[Extracted page text data]
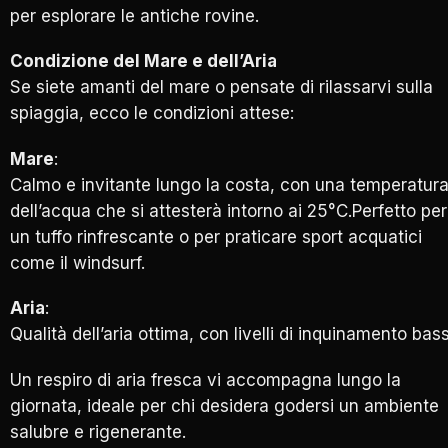
per esplorare le antiche rovine.
Condizione del Mare e dell’Aria
Se siete amanti del mare o pensate di rilassarvi sulla
spiaggia, ecco le condizioni attese:
Mare
:
Calmo e invitante lungo la costa, con una temperatur
dell’acqua che si attesterà intorno ai 25°C.Perfetto per
un tuffo rinfrescante o per praticare sport acquatici
come il windsurf.
Aria
:
Qualità dell’aria ottima, con livelli di inquinamento bass
Un respiro di aria fresca vi accompagna lungo la
giornata, ideale per chi desidera godersi un ambiente
salubre e rigenerante.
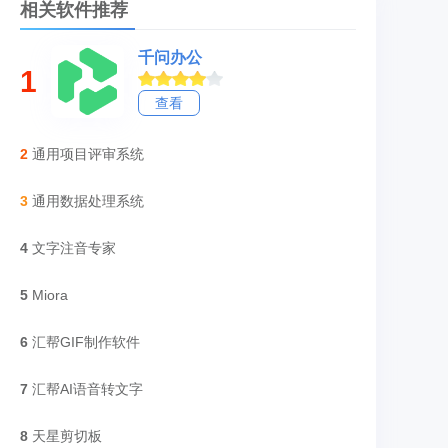
相关软件推荐
千问办公
1
查看
2
通用项目评审系统
3
通用数据处理系统
4
文字注音专家
5
Miora
6
汇帮GIF制作软件
7
汇帮AI语音转文字
8
天星剪切板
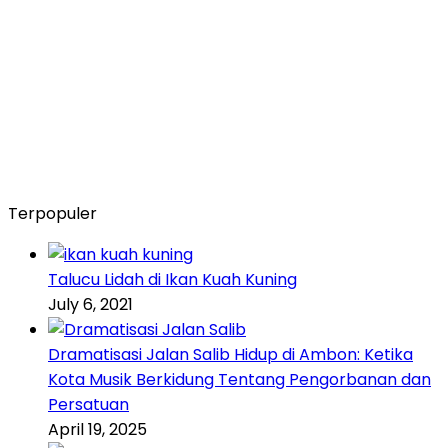
Terpopuler
Talucu Lidah di Ikan Kuah Kuning
July 6, 2021
Dramatisasi Jalan Salib Hidup di Ambon: Ketika
Kota Musik Berkidung Tentang Pengorbanan dan
Persatuan
April 19, 2025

What the task requires:
Pictures aside, retype all of the entries word for word.

Task result:
per esplorare le antiche rovine.
Condizione del Mare e dell’Aria
Se siete amanti del mare o pensate di rilassarvi sulla
spiaggia, ecco le condizioni attese:
Mare
:
Calmo e invitante lungo la costa, con una temperatur
dell’acqua che si attesterà intorno ai 25°C.Perfetto per
un tuffo rinfrescante o per praticare sport acquatici
come il windsurf.
Aria
:
Qualità dell’aria ottima, con livelli di inquinamento bass
Un respiro di aria fresca vi accompagna lungo la
giornata, ideale per chi desidera godersi un ambiente
salubre e rigenerante.
相关软件推荐
千问办公
1
查看
2
通用项目评审系统
3
通用数据处理系统
4
文字注音专家
5
Miora
6
汇帮GIF制作软件
7
汇帮AI语音转文字
8
天星剪切板
Terpopuler
Talucu Lidah di Ikan Kuah Kuning
July 6, 2021
Dramatisasi Jalan Salib Hidup di Ambon: Ketika
Kota Musik Berkidung Tentang Pengorbanan dan
Persatuan
April 19, 2025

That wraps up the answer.